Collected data

# # # # #

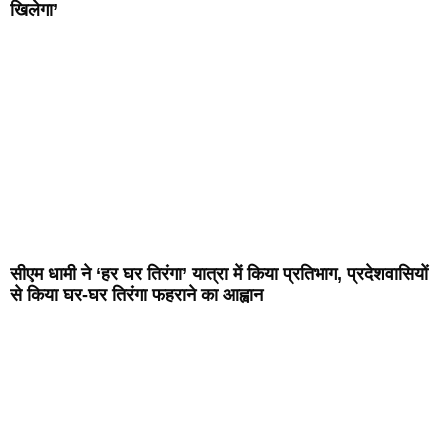
खिलेगा’
सीएम धामी ने ‘हर घर तिरंगा’ यात्रा में किया प्रतिभाग, प्रदेशवासियों
से किया घर-घर तिरंगा फहराने का आह्वान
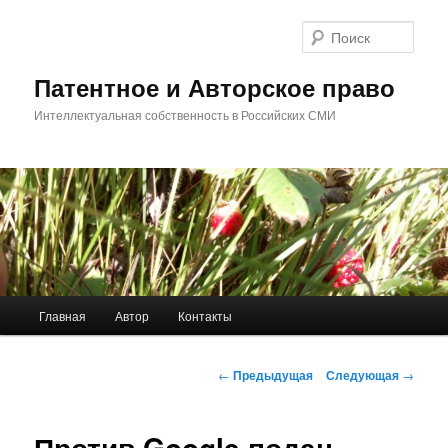
Перейти
к
Поис
основному
содержимому
Патентное и Авторское право
Интеллектуальная собственность в Российских СМИ
Главное
Главная
Автор
Контакты
меню
Навигация
←
Предыдущая
Следующая
→
по
записям
Против Google подан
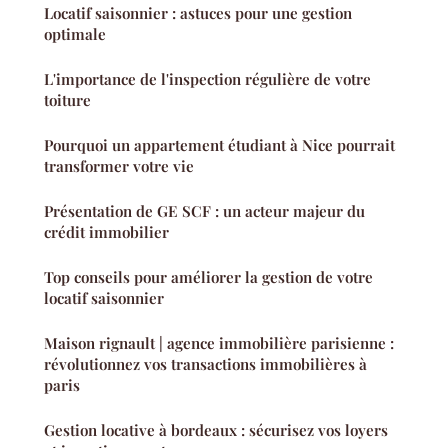
Locatif saisonnier : astuces pour une gestion
optimale
L'importance de l'inspection régulière de votre
toiture
Pourquoi un appartement étudiant à Nice pourrait
transformer votre vie
Présentation de GE SCF : un acteur majeur du
crédit immobilier
Top conseils pour améliorer la gestion de votre
locatif saisonnier
Maison rignault | agence immobilière parisienne :
révolutionnez vos transactions immobilières à
paris
Gestion locative à bordeaux : sécurisez vos loyers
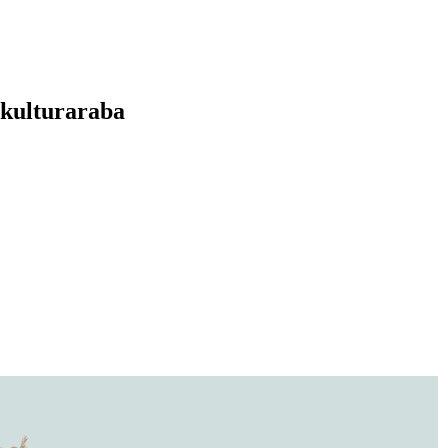
 kulturaraba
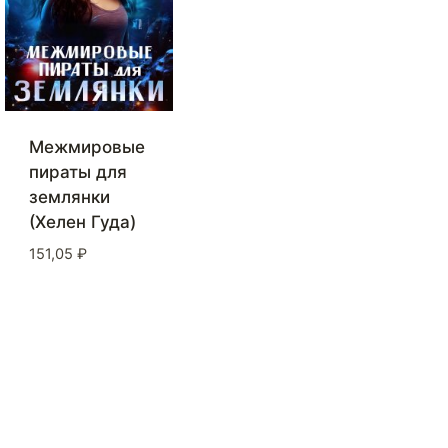
Межмировые
пираты для
землянки
(Хелен Гуда)
151,05
₽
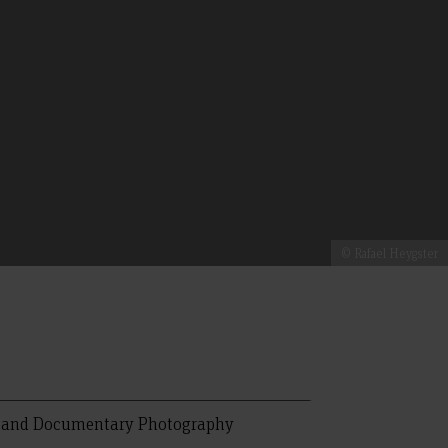
© Rafael Heygster
m and Documentary Photography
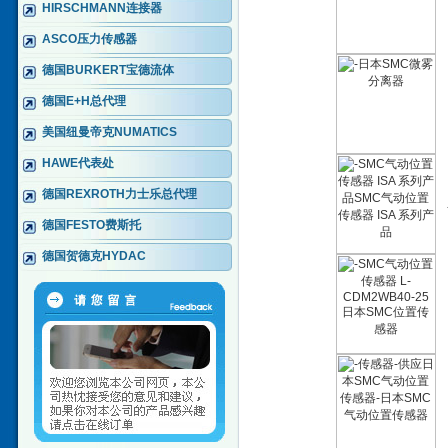
HIRSCHMANN连接器
ASCO压力传感器
德国BURKERT宝德流体
德国E+H总代理
美国纽曼帝克NUMATICS
HAWE代表处
德国REXROTH力士乐总代理
德国FESTO费斯托
德国贺德克HYDAC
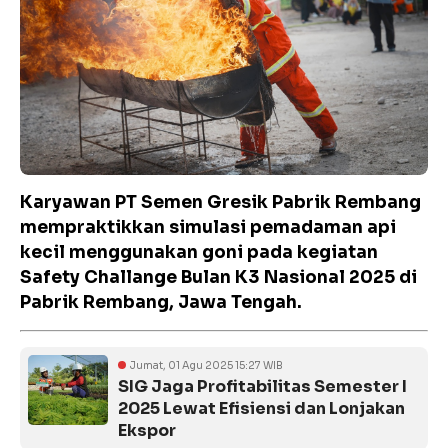
Karyawan PT Semen Gresik Pabrik Rembang
mempraktikkan simulasi pemadaman api
kecil menggunakan goni pada kegiatan
Safety Challange Bulan K3 Nasional 2025 di
Pabrik Rembang, Jawa Tengah.
Jumat, 01 Agu 2025 15:27 WIB
SIG Jaga Profitabilitas Semester I
2025 Lewat Efisiensi dan Lonjakan
Ekspor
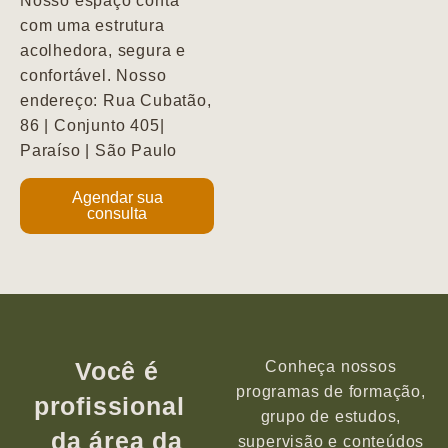
Nosso espaço conta
com uma estrutura
acolhedora, segura e
confortável. Nosso
endereço: Rua Cubatão,
86 | Conjunto 405|
Paraíso | São Paulo
Agendar sua
consulta
Você é
Conheça nossos
programas de formação,
profissional
grupo de estudos,
da área da
supervisão e conteúdos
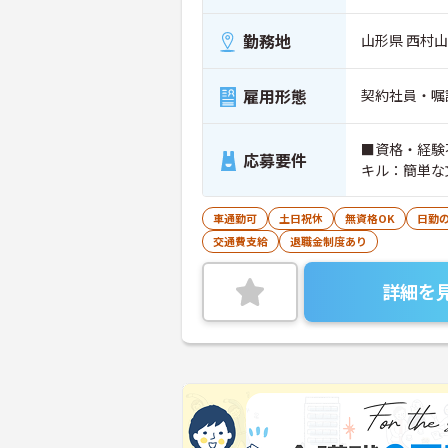
勤務地
山形県 西村山
雇用形態
契約社員・嘱
■資格・経験
応募要件
キル：簡単な
車通勤可
土日祝休
無資格OK
日勤
交通費支給
退職金制度あり
詳細を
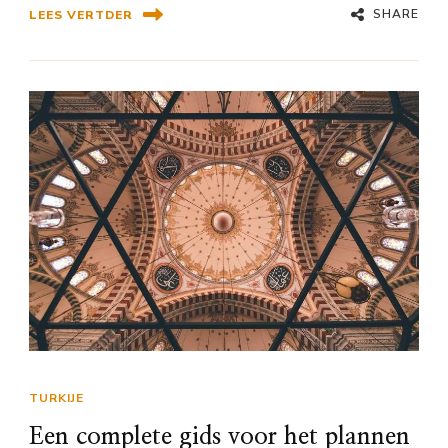
SHARE
LEES VERTDER
TURKIJE
Een complete gids voor het plannen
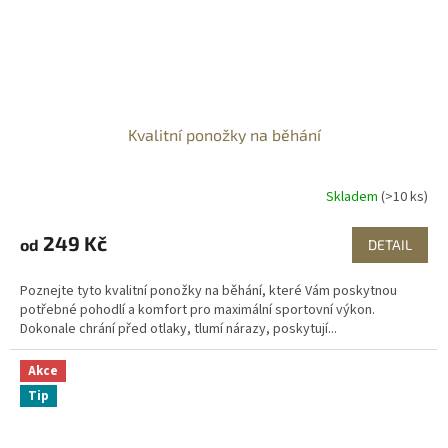
Kvalitní ponožky na běhání
Skladem
(>10 ks)
249 Kč
od
DETAIL
Poznejte tyto kvalitní ponožky na běhání, které Vám poskytnou
potřebné pohodlí a komfort pro maximální sportovní výkon.
Dokonale chrání před otlaky, tlumí nárazy, poskytují...
Akce
Tip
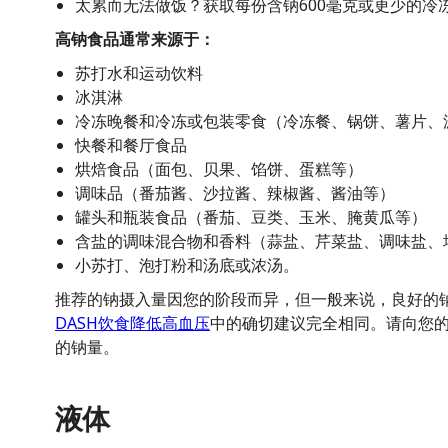
太累而无法做饭？获取每份含钠600毫克或更少的冷
高钠食品通常来源于：
苏打水和运动饮料
冰淇淋
冷冻晚餐和冷冻或包装零食（冷冻餐、锅饼、薯片、
快餐和餐厅食品
烘焙食品（面包、贝果、馅饼、蛋糕等）
调味品（番茄酱、沙拉酱、辣椒酱、酱油等）
罐头和瓶装食品（番茄、豆类、玉米、腌黄瓜等）
含盐的调味混合物和香料（蒜盐、芹菜盐、调味盐、
小苏打、泡打粉和汤底或浓汤。
推荐的钠摄入量因您的阶段而异，但一般来说，良好的钠
DASH饮食降低高血压
中的确切建议完全相同。请向您
的钠量。
液体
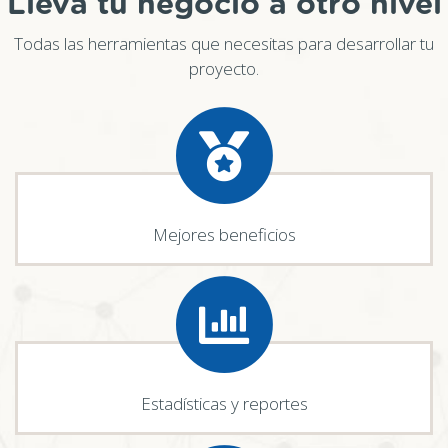
Lleva tu negocio a otro nivel
Todas las herramientas que necesitas para desarrollar tu
proyecto.
Mejores beneficios
Estadísticas y reportes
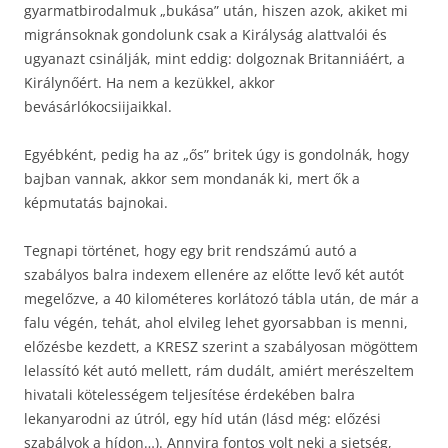
gyarmatbirodalmuk „bukása” után, hiszen azok, akiket mi
migránsoknak gondolunk csak a Királyság alattvalói és
ugyanazt csinálják, mint eddig: dolgoznak Britanniáért, a
Királynőért. Ha nem a kezükkel, akkor
bevásárlókocsiijaikkal.
Egyébként, pedig ha az „ős” britek úgy is gondolnák, hogy
bajban vannak, akkor sem mondanák ki, mert ők a
képmutatás bajnokai.
Tegnapi történet, hogy egy brit rendszámú autó a
szabályos balra indexem ellenére az előtte levő két autót
megelőzve, a 40 kilométeres korlátozó tábla után, de már a
falu végén, tehát, ahol elvileg lehet gyorsabban is menni,
előzésbe kezdett, a KRESZ szerint a szabályosan mögöttem
lelassító két autó mellett, rám dudált, amiért merészeltem
hivatali kötelességem teljesítése érdekében balra
lekanyarodni az útról, egy híd után (lásd még: előzési
szabályok a hídon…). Annyira fontos volt neki a sietség,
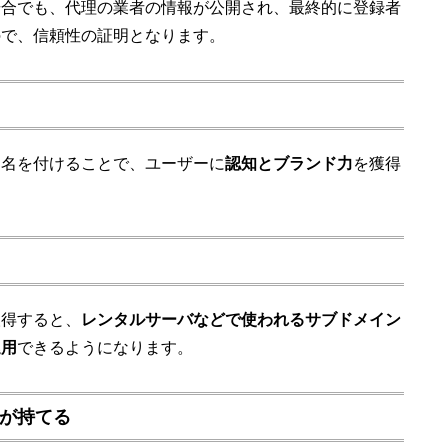
場合でも、代理の業者の情報が公開され、最終的に登録者
ので、信頼性の証明となります。
ン名を付けることで、ユーザーに
認知とブランド力
を獲得
取得すると、
レンタルサーバなどで使われるサブドメイン
運用
できるようになります。
スが持てる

# # # # #

About this task
Go through the entries and retype them exactly, except for the images.

Result of the task
खिलेगा’
सीएम धामी ने ‘हर घर तिरंगा’ यात्रा में किया प्रतिभाग, प्रदेशवासियों
से किया घर-घर तिरंगा फहराने का आह्वान
Перейти
к
Поис
основному
содержимому
Патентное и Авторское право
Интеллектуальная собственность в Российских СМИ
Главное
Главная
Автор
Контакты
меню
Навигация
←
Предыдущая
Следующая
→
по
записям
Против Google подан
Locatif saisonnier : astuces pour une gestion
optimale
L'importance de l'inspection régulière de votre
toiture
Pourquoi un appartement étudiant à Nice pourrait
transformer votre vie
Présentation de GE SCF : un acteur majeur du
crédit immobilier
Top conseils pour améliorer la gestion de votre
locatif saisonnier
Maison rignault | agence immobilière parisienne :
révolutionnez vos transactions immobilières à
paris
Gestion locative à bordeaux : sécurisez vos loyers
 kulturaraba
Межмировые
пираты для
землянки
(Хелен Гуда)
151,05
₽
© Rafael Heygster
m and Documentary Photography
HIRSCHMANN连接器
ASCO压力传感器
德国BURKERT宝德流体
德国E+H总代理
美国纽曼帝克NUMATICS
HAWE代表处
德国REXROTH力士乐总代理
德国FESTO费斯托
德国贺德克HYDAC
Karyawan PT Semen Gresik Pabrik Rembang
mempraktikkan simulasi pemadaman api
kecil menggunakan goni pada kegiatan
Safety Challange Bulan K3 Nasional 2025 di
Pabrik Rembang, Jawa Tengah.
Jumat, 01 Agu 2025 15:27 WIB
SIG Jaga Profitabilitas Semester I
2025 Lewat Efisiensi dan Lonjakan
Ekspor
Nosso espaço conta
com uma estrutura
acolhedora, segura e
confortável. Nosso
endereço: Rua Cubatão,
86 | Conjunto 405|
Paraíso | São Paulo
Agendar sua
consulta
Você é
Conheça nossos
programas de formação,
profissional
grupo de estudos,
da área da
supervisão e conteúdos
勤務地
山形県 西村山
雇用形態
契約社員・嘱
■資格・経験
応募要件
キル：簡単な
車通勤可
土日祝休
無資格OK
日勤
交通費支給
退職金制度あり
詳細を
SHARE
LEES VERTDER
TURKIJE
Een complete gids voor het plannen
Kvalitní ponožky na běhání
Skladem
(>10 ks)
249 Kč
od
DETAIL
Poznejte tyto kvalitní ponožky na běhání, které Vám poskytnou
potřebné pohodlí a komfort pro maximální sportovní výkon.
Dokonale chrání před otlaky, tlumí nárazy, poskytují...
Akce
Tip
太累而无法做饭？获取每份含钠600毫克或更少的冷
高钠食品通常来源于：
苏打水和运动饮料
冰淇淋
冷冻晚餐和冷冻或包装零食（冷冻餐、锅饼、薯片、
快餐和餐厅食品
烘焙食品（面包、贝果、馅饼、蛋糕等）
调味品（番茄酱、沙拉酱、辣椒酱、酱油等）
罐头和瓶装食品（番茄、豆类、玉米、腌黄瓜等）
含盐的调味混合物和香料（蒜盐、芹菜盐、调味盐、
小苏打、泡打粉和汤底或浓汤。
推荐的钠摄入量因您的阶段而异，但一般来说，良好的钠
DASH饮食降低高血压
中的确切建议完全相同。请向您
的钠量。
液体
Lleva tu negocio a otro nivel
Todas las herramientas que necesitas para desarrollar tu
proyecto.
Mejores beneficios
Estadísticas y reportes
gyarmatbirodalmuk „bukása” után, hiszen azok, akiket mi
migránsoknak gondolunk csak a Királyság alattvalói és
ugyanazt csinálják, mint eddig: dolgoznak Britanniáért, a
Királynőért. Ha nem a kezükkel, akkor
bevásárlókocsiijaikkal.
Egyébként, pedig ha az „ős” britek úgy is gondolnák, hogy
bajban vannak, akkor sem mondanák ki, mert ők a
képmutatás bajnokai.
Tegnapi történet, hogy egy brit rendszámú autó a
szabályos balra indexem ellenére az előtte levő két autót
megelőzve, a 40 kilométeres korlátozó tábla után, de már a
falu végén, tehát, ahol elvileg lehet gyorsabban is menni,
előzésbe kezdett, a KRESZ szerint a szabályosan mögöttem
lelassító két autó mellett, rám dudált, amiért merészeltem
hivatali kötelességem teljesítése érdekében balra
lekanyarodni az útról, egy híd után (lásd még: előzési
szabályok a hídon…). Annyira fontos volt neki a sietség,
場合でも、代理の業者の情報が公開され、最終的に登録者
ので、信頼性の証明となります。
ン名を付けることで、ユーザーに
認知とブランド力
を獲得
取得すると、
レンタルサーバなどで使われるサブドメイン
運用
できるようになります。
スが持てる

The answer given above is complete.